Exercise goal – Look through the records below and state how many lines carry the string "товаров", adding nothing.

Provided records –
Segment Open

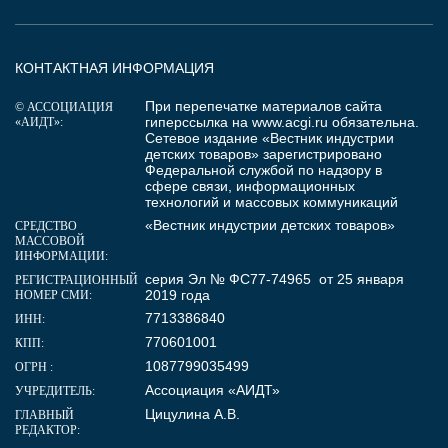
КОНТАКТНАЯ ИНФОРМАЦИЯ
При перепечатке материалов сайта
© АССОЦИАЦИЯ
гиперссылка на
www.acgi.ru
обязательна.
«АИДТ»:
Сетевое издание «Вестник индустрии
детских товаров» зарегистрировано
Федеральной службой по надзору в
сфере связи, информационных
технологий и массовых коммуникаций
«Вестник индустрии детских товаров»
СРЕДСТВО
МАССОВОЙ
ИНФОРМАЦИИ:
серия Эл № ФС77-74965 от 25 января
РЕГИСТРАЦИОННЫЙ
2019 года
НОМЕР СМИ:
7713386840
ИНН:
770601001
КПП:
1087799035499
ОГРН :
Ассоциация «АИДТ»
УЧРЕДИТЕЛЬ:
Цицулина А.В.
ГЛАВНЫЙ
РЕДАКТОР:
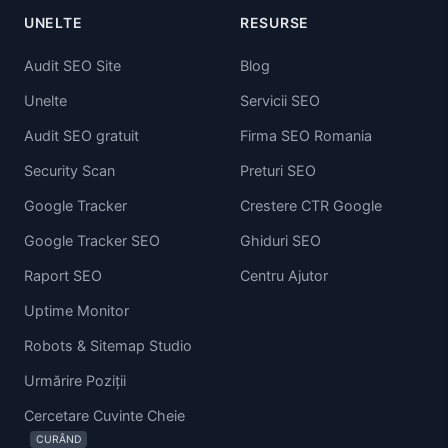
UNELTE
RESURSE
Audit SEO Site
Blog
Unelte
Servicii SEO
Audit SEO gratuit
Firma SEO Romania
Security Scan
Preturi SEO
Google Tracker
Crestere CTR Google
Google Tracker SEO
Ghiduri SEO
Raport SEO
Centru Ajutor
Uptime Monitor
Robots & Sitemap Studio
Urmărire Poziții
Cercetare Cuvinte Cheie
CURÂND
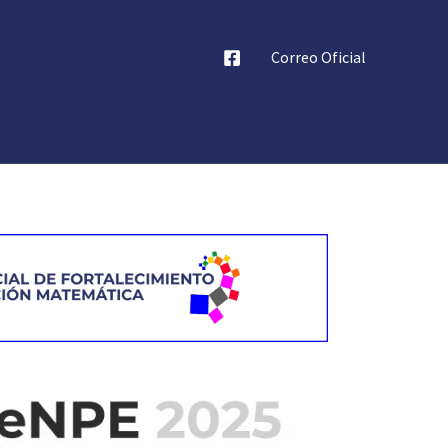
Correo Oficial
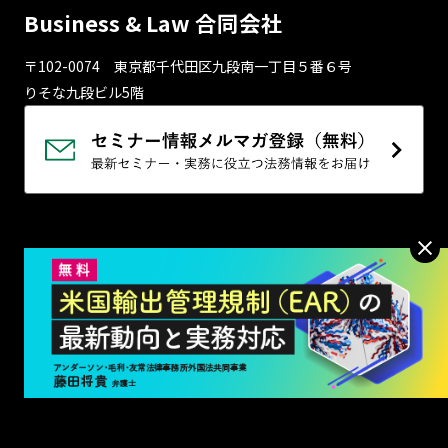
Business & Law 合同会社
〒102-0074 東京都千代⽥区九段南⼀丁⽬５番６号
りそな九段ビル5階
プライバシーポリシー
利用規約
お問い合わせ
特定商取引法に基づく表記
はじめての方へ
メルマガ登録
© Business & Law LLC.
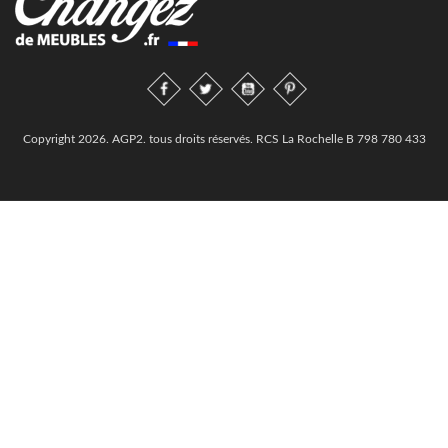
Copyright 2026. AGP2. tous droits réservés. RCS La Rochelle B 798 780 433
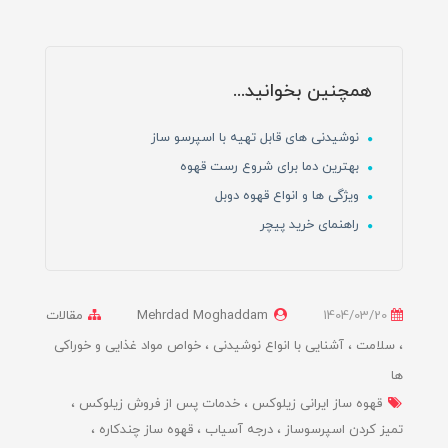
همچنین بخوانید...
نوشیدنی های قابل تهیه با اسپرسو ساز
بهترین دما برای شروع رست قهوه
ویژگی ها و انواع قهوه دوبل
راهنمای خرید پیچر
1404/03/20
Mehrdad Moghaddam
مقالات
سلامت
آشنایی با انواع نوشیدنی
خواص مواد غذایی و خوراکی
ها
قهوه ساز ایرانی زیلوکس
خدمات پس از فروش زیلوکس
تمیز کردن اسپرسوساز
درجه آسیاب
قهوه ساز چندکاره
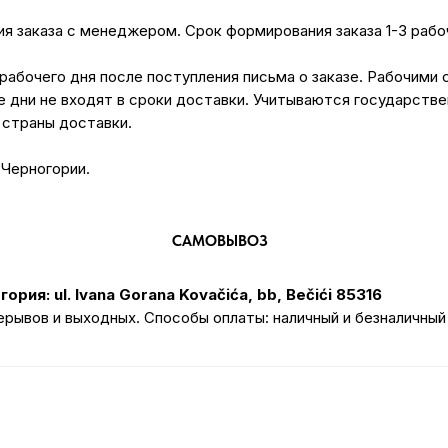
 заказа с менеджером. Срок формирования заказа 1-3 рабоч
рабочего дня после поступления письма о заказе. Рабочими 
е дни не входят в сроки доставки. Учитываются государстве
 страны доставки.
 Черногории.
САМОВЫВОЗ
ория: ul. Ivana Gorana Kovačića, bb, Bečići 85316
ерывов и выходных. Способы оплаты: наличный и безналичный
УСЛОВИЯ ОПЛАТЫ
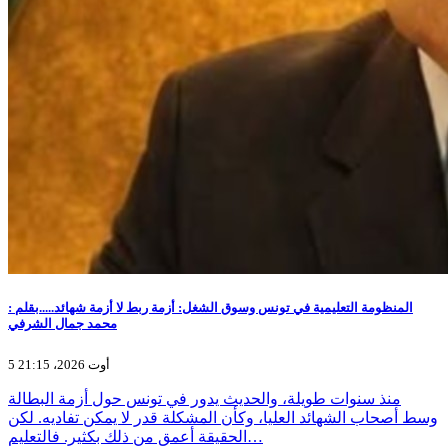
المنظومة التعليمية في تونس وسوق الشغل: أزمة ربط لا أزمة شهائد.....بقلم :
محمد جمال الشرفي
5 أوت 2026، 21:15
منذ سنوات طويلة، والحديث يدور في تونس حول أزمة البطالة
وسط أصحاب الشهائد العليا، وكأن المشكلة قدر لا يمكن تفاديه. لكن
الحقيقة أعمق من ذلك بكثير. فالتعليم…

Segment Closed

Your solution – 2